攻略する市場を選ばないと、いつでもどこでも戦いますということになり、資源が足りなくなってしまいます。

誰に買ってもらうのか。
何を買ってもらうのか。
どのように知ってもらうのか。

これらのことを決めた後は、具体的にどのような表現をすれば、良いかを検討し擬人化します。それがあなたのブランドキャラクターになるのです。

著者は、就活の面接の際、他の学生が皆同じように阪神淡路大震災のボランティア経験を語るのを辟易しながら聞いていたそうです。

面接で勝つために何が必要なのかをまるで考えていないと。
耳が痛いですね。

著者は、自身の経験からバイタリティをアピールするため、インドネシアをヒッチハイクで横断した話を持ち出しました。
また精神力を印象つけるために、フィリピンのボラカイ島に沈んでいる 駆逐艦を見るためにディープダイバーの資格まで取ったこと、そのダイビングの際、潜り過ぎて死にかけたが、冷静に対処して生還した話をすることで面接官の度肝を抜いたそうです。

不安は挑戦している証拠

不安を感じるのは、挑戦している証拠」——森岡氏はそう述べています。

挑戦しなければ不安も生まれません。
しかし、不安を感じる状況こそが成長のチャンスです。

森岡氏もP&G時代、厳しい競争の中で自信を失いましたが、それを乗り越えることでマーケティングの道を究めるきっかけを得ました。

挑戦のための具体的なアクション

  • 不安を前向きに捉える:不安=成長の機会と考える。
  • 小さな成功体験を積む:挑戦の中で小さな成功を重ね、自己肯定感を高める。
  • 挑戦する環境を選ぶ:安心できる環境に留まらず、自分を成長させる場を選ぶ。

書籍『苦しかった時の話をしよう』のタイトルの意味とは

本書のタイトル『苦しかった時の話をしよう』は、著者自身が新入社員時代に経験した絶望と苦しみを語ることからきています。

「苦しさ」とは、自分自身の存在価値を疑う状況に追い込まれた時のことだそうです。

それまで「できる人間」だった著者は、入社後に「一番できない人間」だと感じるようになりました。

しかし、それも当然のこと。
一定基準以上の才能を持つ人たちが集まる企業では、その中で能力を磨いた先輩達と比べて、新入社員が力の差を感じるのは避けられません。

潰れないための戦略

重要なのは、最初から「勝とう」とせず、「最後尾からスタートする自分」を受け入れること。

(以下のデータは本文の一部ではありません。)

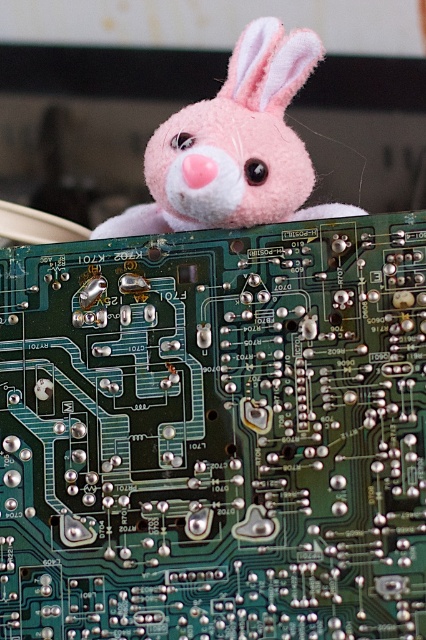 Question: Which point is farther from the camera taking this photo?

Choices:
 (A) (276, 520)
 (B) (252, 72)

Answer: (B)

Question: Does green printed circuit board at center have a smaller size compared to pink plush toy at upper center?

Choices:
 (A) yes
 (B) no

Answer: (A)

Question: Where is green printed circuit board at center located in relation to pink plush toy at upper center in the image?

Choices:
 (A) left
 (B) right

Answer: (A)

Question: Is green printed circuit board at center in front of pink plush toy at upper center?

Choices:
 (A) no
 (B) yes

Answer: (A) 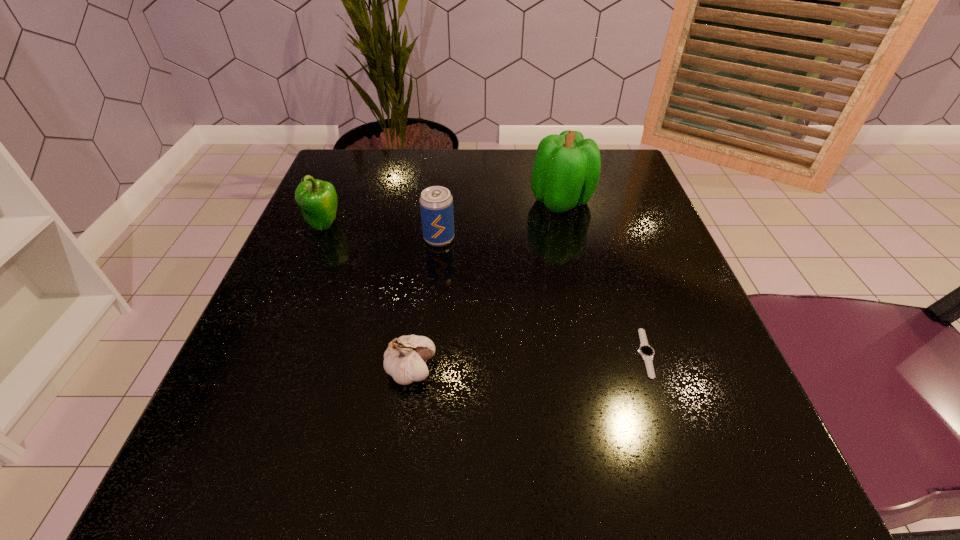 You are a GUI agent. You are given a task and a screenshot of the screen. Output one action in this format:
    pyautogui.click(x=<x>, y=<y>)
    Task: Click on the vacant space located on the right of the garlic
    This screenshot has height=540, width=960.
    Given the screenshot: What is the action you would take?
    pyautogui.click(x=557, y=370)

I want to click on free space located 0.190m on the left of the shortest object, so coord(507,353).

Find the location of a particular element. object present at the far edge is located at coordinates (566, 170).

Where is `object that is at the left edge`? object that is at the left edge is located at coordinates (317, 199).

Locate an element on the screen. Image resolution: width=960 pixels, height=540 pixels. bell pepper that is at the right edge is located at coordinates (x=566, y=170).

Where is `watch present at the right edge`? watch present at the right edge is located at coordinates (646, 352).

The width and height of the screenshot is (960, 540). What are the coordinates of `object located in the far right corner section of the desktop` in the screenshot? It's located at (566, 170).

What are the coordinates of `vacant region at the far edge of the desktop` in the screenshot? It's located at (431, 185).

At what (x,y) coordinates should I click in order to perform the action: click on vacant space at the near edge of the desktop. Please return your answer as a coordinate pair (x, y). Looking at the image, I should click on (368, 484).

You are a GUI agent. You are given a task and a screenshot of the screen. Output one action in this format:
    pyautogui.click(x=<x>, y=<y>)
    Task: Click on the vacant point at the left edge
    
    Given the screenshot: What is the action you would take?
    click(x=338, y=208) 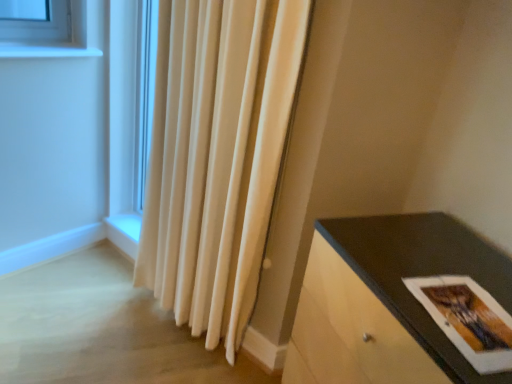 At what (x,y) coordinates should I click in order to perform the action: click on matte black table at lower right. Please return your answer as a coordinate pair (x, y). Looking at the image, I should click on (387, 301).

From a real-world perspective, which object rests below the other?

From a 3D spatial view, matte black table at lower right is below.

From the image's perspective, which is below, matte black table at lower right or white velvet curtain at center?

matte black table at lower right, from the image's perspective.

Is white velvet curtain at center at the back of matte black table at lower right?

matte black table at lower right does not have its back to white velvet curtain at center.

Is matte black table at lower right further to camera compared to white velvet curtain at center?

That is False.

Is white velvet curtain at center bigger than matte paper postcard at lower right?

Indeed, white velvet curtain at center has a larger size compared to matte paper postcard at lower right.

Is white velvet curtain at center positioned beyond the bounds of matte paper postcard at lower right?

Yes, white velvet curtain at center is outside of matte paper postcard at lower right.

The height and width of the screenshot is (384, 512). In order to click on postcard in front of the white velvet curtain at center in this screenshot , I will do `click(468, 319)`.

From the image's perspective, is white velvet curtain at center beneath matte paper postcard at lower right?

Incorrect, from the image's perspective, white velvet curtain at center is higher than matte paper postcard at lower right.

Is white velvet curtain at center situated inside matte black table at lower right or outside?

white velvet curtain at center is not inside matte black table at lower right, it's outside.

From the image's perspective, which one is positioned higher, white velvet curtain at center or matte black table at lower right?

white velvet curtain at center, from the image's perspective.

What are the coordinates of `table that is below the white velvet curtain at center (from the image's perspective)` in the screenshot? It's located at (387, 301).

Between white velvet curtain at center and matte black table at lower right, which one has larger size?

matte black table at lower right.

Is matte paper postcard at lower right positioned beyond the bounds of white velvet curtain at center?

Yes.

Is point (477, 346) closer or farther from the camera than point (246, 180)?

Point (477, 346) appears to be closer to the viewer than point (246, 180).

Which is more to the left, matte paper postcard at lower right or white velvet curtain at center?

From the viewer's perspective, white velvet curtain at center appears more on the left side.

Considering the sizes of objects matte paper postcard at lower right and white velvet curtain at center in the image provided, who is smaller, matte paper postcard at lower right or white velvet curtain at center?

With smaller size is matte paper postcard at lower right.

Is matte black table at lower right positioned far away from matte paper postcard at lower right?

They are positioned close to each other.

From the image's perspective, does matte black table at lower right appear higher than matte paper postcard at lower right?

No, from the image's perspective, matte black table at lower right is not on top of matte paper postcard at lower right.

Which is more to the left, matte black table at lower right or matte paper postcard at lower right?

matte black table at lower right is more to the left.

Between matte black table at lower right and matte paper postcard at lower right, which one has smaller width?

With smaller width is matte paper postcard at lower right.

In the scene shown: What's the angular difference between matte paper postcard at lower right and matte black table at lower right's facing directions?

They differ by 6.12 degrees in their facing directions.

Consider the image. Could you tell me if matte paper postcard at lower right is facing matte black table at lower right?

No, matte paper postcard at lower right is not facing towards matte black table at lower right.

Based on their positions, is matte paper postcard at lower right located to the left or right of matte black table at lower right?

matte paper postcard at lower right is to the right of matte black table at lower right.

Where is `table on the right of the white velvet curtain at center`? table on the right of the white velvet curtain at center is located at coordinates (387, 301).

At what (x,y) coordinates should I click in order to perform the action: click on postcard above the white velvet curtain at center (from a real-world perspective). Please return your answer as a coordinate pair (x, y). Image resolution: width=512 pixels, height=384 pixels. Looking at the image, I should click on (468, 319).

  • 自分を「できない人間」ではなく「成長する人間」として捉える。
  • 昨日よりも少しでも賢くなったと実感できれば、それで十分。
  • 貪欲に学び続け、数年経てば道は開ける。

昇進と失敗から得た教訓

著者は昇進の機会を得たものの、突然のプロジェクトの担当が変更になり「危うい計画」を任せられることに。

やる前から大失敗が見えている状況の中、「会社を辞める」か「プロジェクトをやるしかない」という二択を迫られます。
著者は苦渋の決断ながら会社に残るを選びました。
結果、プロジェクトは大失敗し、多くの人を裏切る形になってしまいました。

この経験から得た教訓:

  1. 無力なサラリーマンでも、後ろ向きの仕事は避けられない。
  2. 結果を出さなければ、誰も守ることはできない。

このプロジェクトの失敗によりプライドが打ち砕かれ、著者は新たな視点を持つようになります。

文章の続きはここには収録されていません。